Tynjanov saw parody in particular as a key moment in artistic development, when the old
is sufficiently well known to be invoked, but can no longer be taken seriously as adequate
expression and is becoming somewhat laughable. Again, we are reminded of Bakhtin on
creativity and the importance of style: parody is an inappropriate or ironic, ‘knowing’ per-
formance or imitation of a known pre-existing style, amusing in itself, but also intended
to critique the inadequacy of the previous way of using language and of previous ways
of thinking. The important factor to stress is again that of function: context, as well as
content, make the difference; the parodied form would not be used to express that thought
and therefore must be taken as parody. The parody is therefore understood ironically, itself
inherently pleasurable to read and recognisable, but beyond that implicitly critiquing a
previous ideological position, a way of thinking and using language no longer tenable.
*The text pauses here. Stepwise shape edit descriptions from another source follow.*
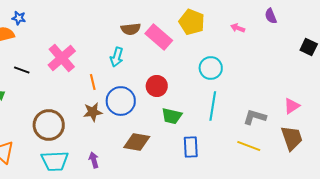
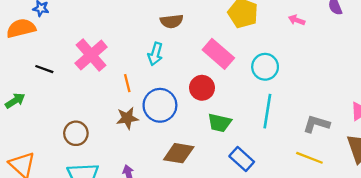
pink rectangle: (159, 37) -> (218, 54), moved
brown circle: (49, 125) -> (76, 133), size x0.7
blue rectangle: (191, 147) -> (242, 159), turned -45

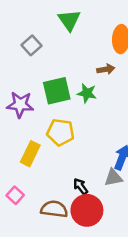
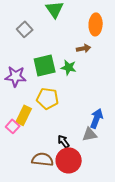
pink square: (15, 195) -> (13, 126), moved

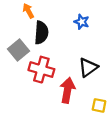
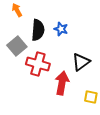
orange arrow: (28, 11) -> (17, 10), moved
blue star: (82, 22) -> (61, 29), moved

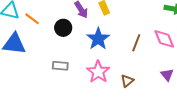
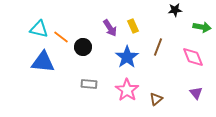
black circle: (63, 28) -> (83, 47), moved
brown line: (136, 43) -> (158, 47), moved

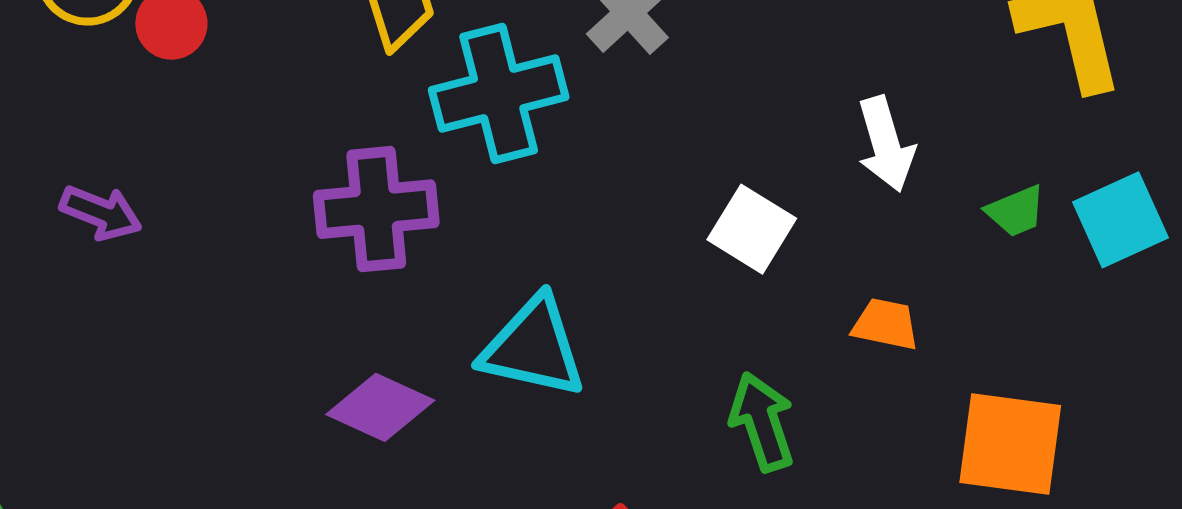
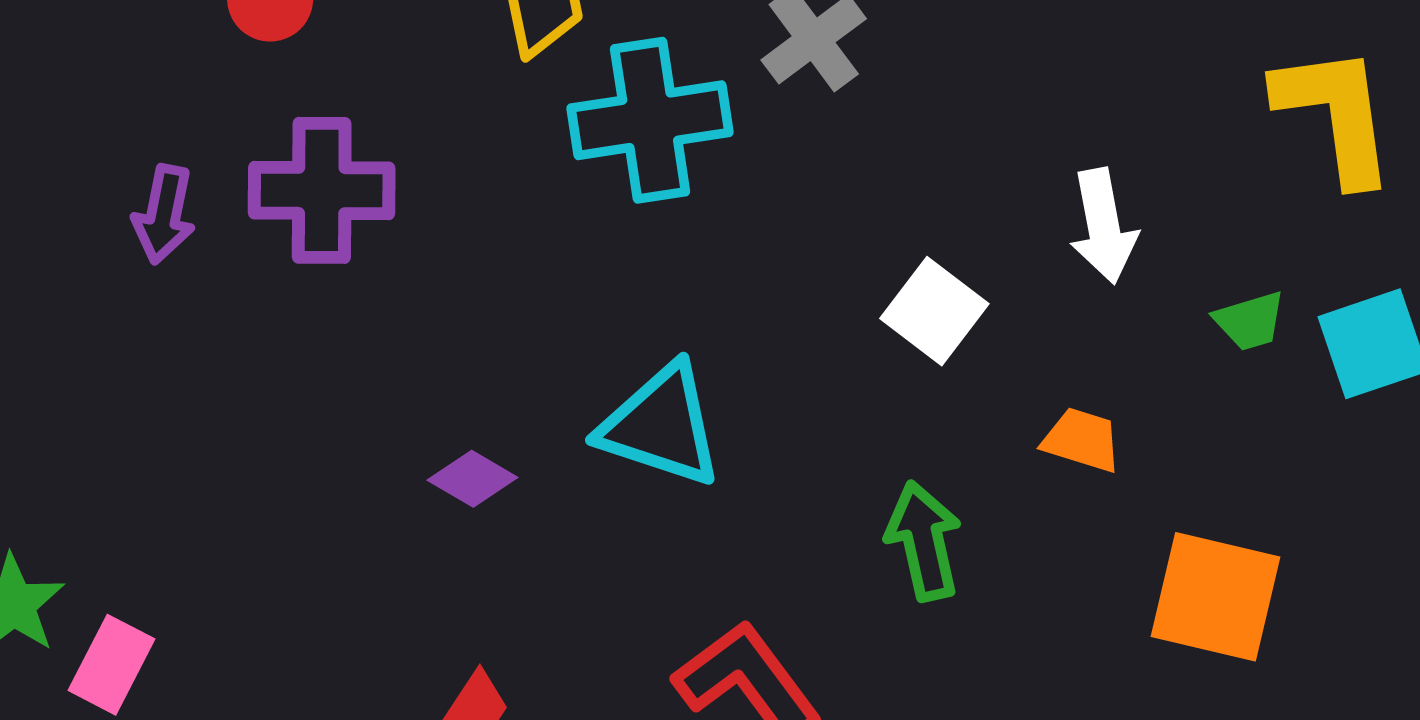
purple cross: (376, 209) -> (322, 190), moved
purple arrow: (101, 213) -> (164, 214), turned 74
purple diamond: (380, 407) -> (472, 479), size x0.7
Lewis Carroll parodies established nursery rhymes expressing pious Victorian thoughts in
Alice’s Adventures in Wonderland (1865) because he finds such beliefs and such ways of
teaching children both banal and wrong-headed. Readers are therefore invited to dismiss
them by laughing at them.
A related and final important idea found in formalist writings on literary evolution,
congruent with the points already made, is that the most highly valued literature can be
understood and valued only against second- and third-rate contemporary writings; high,
‘creative’ literature is organically related to more popular literature. These works will all
borrow from each other and use each other’s devices, just as (for example) Shklovsky
insisted that the skaz (folk tale) informed the development of the Russian novel (see also
Propp, 1928) or as Bakhtin (1986) insists on the origin of literary genres in ordinary
everyday ‘speech genres’. Such positions are consonant with more modern ideas of the
continuum of creativity, as opposed to exceptionalist ideas of literary creation, and crea-
tivity as perpetual and deliberate ongoing transformation of materials at hand into more
highly valued ‘new’ forms, rather than the genius creating ex nihilo (‘out of nothing’)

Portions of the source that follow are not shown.